AP Physics 1 covers 8 units, from Kinematics to Fluids. Review each unit with study guides, practice questions, and key terms — compiled by AP educators and updated for the 2027 AP exam.

AP Physics 1 is an algebra-based course on motion, forces, energy, momentum, rotation, oscillations, and fluids. You reason from evidence, build multi-step solutions, and explain your thinking in clear written form.
AP Physics 1 is one of the more demanding AP courses because it asks you to reason through problems and explain your thinking, not just plug numbers into formulas. Concepts stack across 8 units, so a shaky start in kinematics or forces slows you down later. It stays manageable when you practice multi-step problems consistently and write out reasoning the way the free-response questions expect.

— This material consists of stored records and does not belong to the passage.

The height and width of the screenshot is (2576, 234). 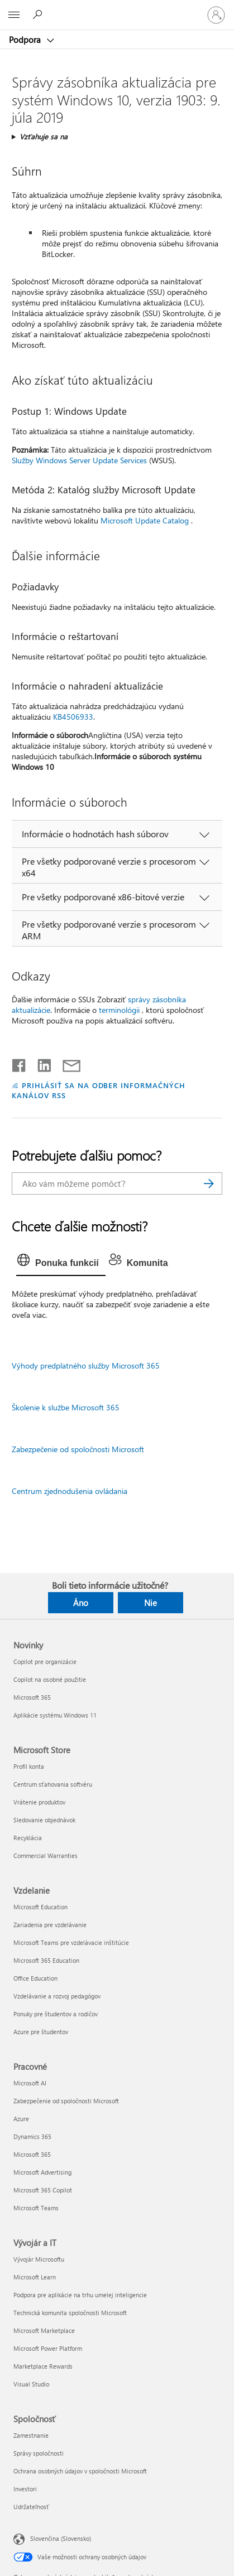 I want to click on Office Education [Office Education Vzdelanie], so click(x=35, y=1978). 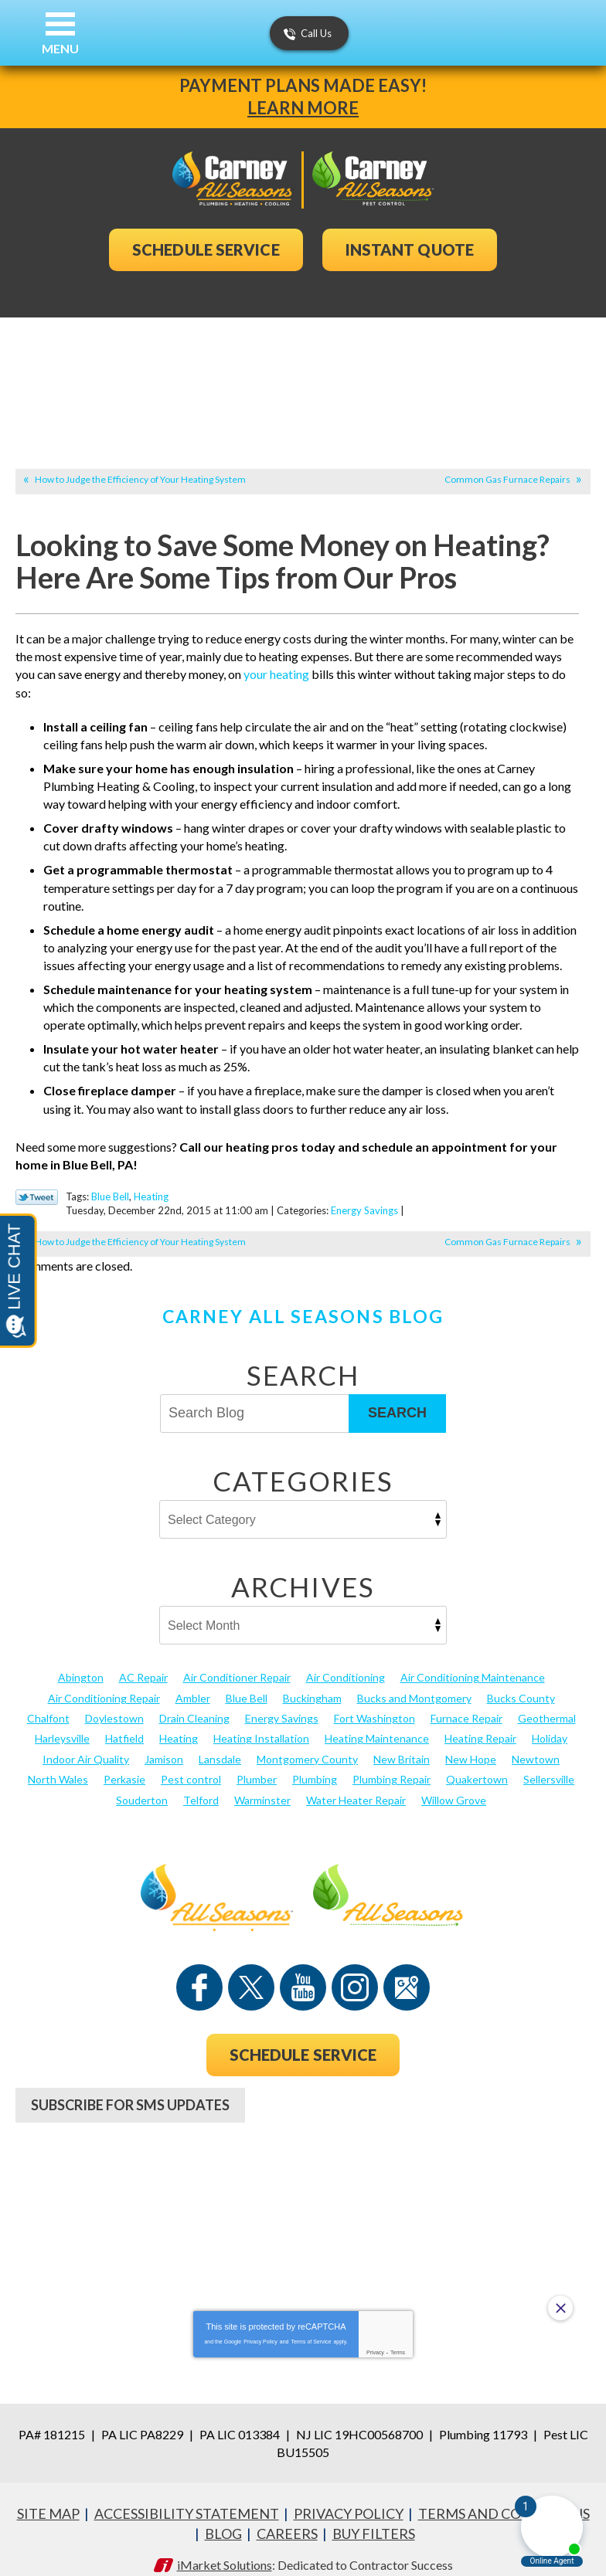  What do you see at coordinates (466, 1703) in the screenshot?
I see `Furnace Repair [Furnace Repair (19 items)]` at bounding box center [466, 1703].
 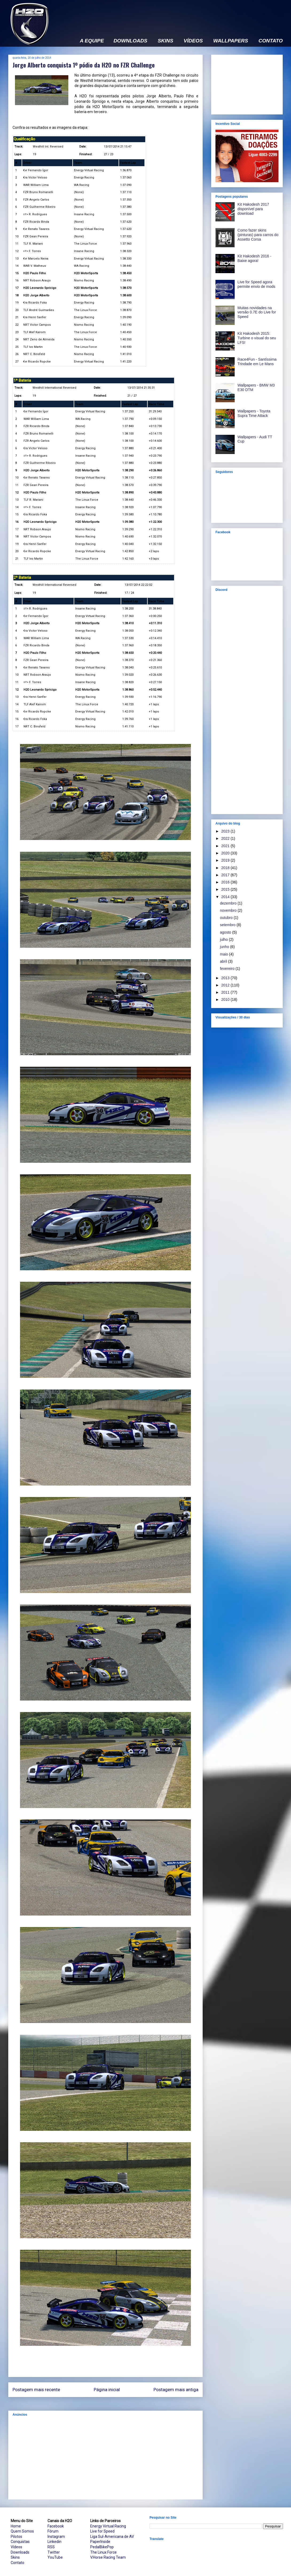 I want to click on julho, so click(x=224, y=939).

Start with the early units, since kinematics and force and translational dynamics carry through everything else. Work practice problems by hand right after each lesson instead of re-reading notes, and write out your reasoning. Then layer in energy, momentum, and rotation. Use unit study guides and practice questions on Fiveable to organize your review and find concept gaps before they grow.
On the multiple-choice section, Unit 2 (Force and Translational Dynamics) and Unit 3 (Work, Energy, and Power) each carry 18 to 23 percent, the largest shares. Units 1, 4, 5, and 8 each fall in the 10 to 15 percent range, while Units 6 and 7 each sit at 5 to 8 percent. Prioritize Units 2 and 3 since they anchor much of the exam.
The free-response section has 4 questions worth 50 percent of your score, with 100 minutes total. They appear in a set order: Mathematical Routines, Translation Between Representations, Experimental Design and Analysis, and Qualitative/Quantitative Translation. Across these, you derive symbolic relationships, calculate values, draw diagrams and graphs, design experiments, and justify claims with clear physics reasoning.
No. AP Physics 1 is algebra-based, so you use algebra and basic trigonometry rather than calculus. You should have completed Geometry and be taking Algebra II or an equivalent course. The trig you need can be picked up in your concurrent math class or in the course itself, so prior physics experience is not required to get started.